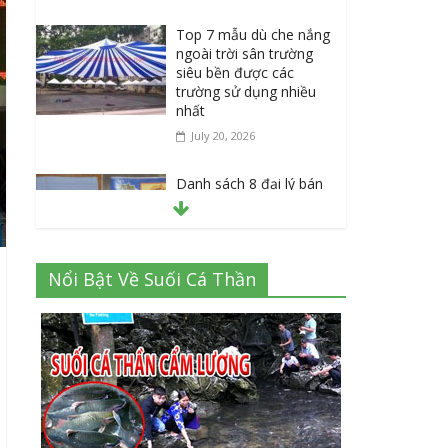
Top 7 mẫu dù che nắng
ngoài trời sân trường
siêu bền được các
trường sử dụng nhiều
nhất
July 20, 2026
Danh sách 8 đại lý bán
tập vở học sinh giá sỉ
tại Tphcm uy tín được
đánh giá High
July 16, 2026
Nổi Bật Về Suối Cá Thần
Cập nhật mới nhất: Vở
học sinh 96 trang giá
bao nhiêu tại 3 đại lý
lớn có tiếng ở Tphcm
hiện nay?
July 9, 2026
━━━━━━
> TO DO:
Every line above goes into your copy exactly; no images go in.

> RESPONSE BELOW:
Top 7 mẫu dù che nắng
ngoài trời sân trường
siêu bền được các
trường sử dụng nhiều
nhất
July 20, 2026
Danh sách 8 đại lý bán
tập vở học sinh giá sỉ
tại Tphcm uy tín được
đánh giá High
July 16, 2026
Nổi Bật Về Suối Cá Thần
Cập nhật mới nhất: Vở
học sinh 96 trang giá
bao nhiêu tại 3 đại lý
lớn có tiếng ở Tphcm
hiện nay?
July 9, 2026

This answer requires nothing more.